> What you are asked to do:
Wherever the line with "For every named target in this 1414×720" sits in the listing below, transcribe from it up to and including the line with "Dorfgemeinschaft (860, 57)", exactly, and leave the remaining lines out.

> Input material:
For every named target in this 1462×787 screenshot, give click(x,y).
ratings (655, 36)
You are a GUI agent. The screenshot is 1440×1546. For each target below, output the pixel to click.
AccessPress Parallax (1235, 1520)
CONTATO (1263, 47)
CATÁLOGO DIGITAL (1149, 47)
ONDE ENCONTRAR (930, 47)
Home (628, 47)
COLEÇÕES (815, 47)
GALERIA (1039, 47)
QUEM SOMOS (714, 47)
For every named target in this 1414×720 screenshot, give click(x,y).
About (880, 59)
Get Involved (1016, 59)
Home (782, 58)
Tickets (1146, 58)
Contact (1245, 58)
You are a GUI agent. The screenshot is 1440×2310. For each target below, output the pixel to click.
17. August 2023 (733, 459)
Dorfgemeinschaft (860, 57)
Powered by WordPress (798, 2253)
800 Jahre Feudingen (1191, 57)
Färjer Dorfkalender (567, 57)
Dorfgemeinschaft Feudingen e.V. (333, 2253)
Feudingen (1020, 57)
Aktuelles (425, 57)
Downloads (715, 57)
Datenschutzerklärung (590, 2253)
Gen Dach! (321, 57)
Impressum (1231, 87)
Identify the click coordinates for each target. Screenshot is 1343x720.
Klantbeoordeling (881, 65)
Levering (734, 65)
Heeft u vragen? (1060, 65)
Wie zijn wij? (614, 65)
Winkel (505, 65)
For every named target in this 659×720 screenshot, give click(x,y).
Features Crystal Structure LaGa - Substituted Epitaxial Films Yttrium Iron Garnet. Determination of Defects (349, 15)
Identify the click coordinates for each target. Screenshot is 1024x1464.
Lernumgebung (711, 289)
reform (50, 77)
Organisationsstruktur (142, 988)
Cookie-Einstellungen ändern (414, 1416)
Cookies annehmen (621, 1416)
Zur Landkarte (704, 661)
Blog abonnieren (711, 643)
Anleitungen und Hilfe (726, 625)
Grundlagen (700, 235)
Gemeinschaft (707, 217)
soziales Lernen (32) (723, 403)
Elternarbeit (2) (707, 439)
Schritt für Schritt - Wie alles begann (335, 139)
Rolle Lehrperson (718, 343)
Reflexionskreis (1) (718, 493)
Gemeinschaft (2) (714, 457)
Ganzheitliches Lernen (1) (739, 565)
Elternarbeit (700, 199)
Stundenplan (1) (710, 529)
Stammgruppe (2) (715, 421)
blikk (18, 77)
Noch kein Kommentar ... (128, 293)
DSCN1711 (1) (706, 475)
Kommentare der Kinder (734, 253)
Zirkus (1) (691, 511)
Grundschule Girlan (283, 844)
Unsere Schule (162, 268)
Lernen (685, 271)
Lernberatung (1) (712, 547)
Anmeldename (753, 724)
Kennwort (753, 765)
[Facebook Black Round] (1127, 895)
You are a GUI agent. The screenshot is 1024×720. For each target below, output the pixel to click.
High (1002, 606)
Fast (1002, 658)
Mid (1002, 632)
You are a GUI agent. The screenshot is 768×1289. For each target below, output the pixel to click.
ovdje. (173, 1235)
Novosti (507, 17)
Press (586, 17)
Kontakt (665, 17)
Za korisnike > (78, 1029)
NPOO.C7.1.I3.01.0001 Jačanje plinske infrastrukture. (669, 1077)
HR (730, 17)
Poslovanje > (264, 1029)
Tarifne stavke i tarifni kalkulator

> Answer below:
For every named target in this 1414×720 screenshot, give click(x,y).
About (880, 59)
Get Involved (1016, 59)
Home (782, 58)
Tickets (1146, 58)
Contact (1245, 58)
You are a GUI agent. The screenshot is 1440×2310. For each target below, output the pixel to click.
17. August 2023 (733, 459)
Dorfgemeinschaft (860, 57)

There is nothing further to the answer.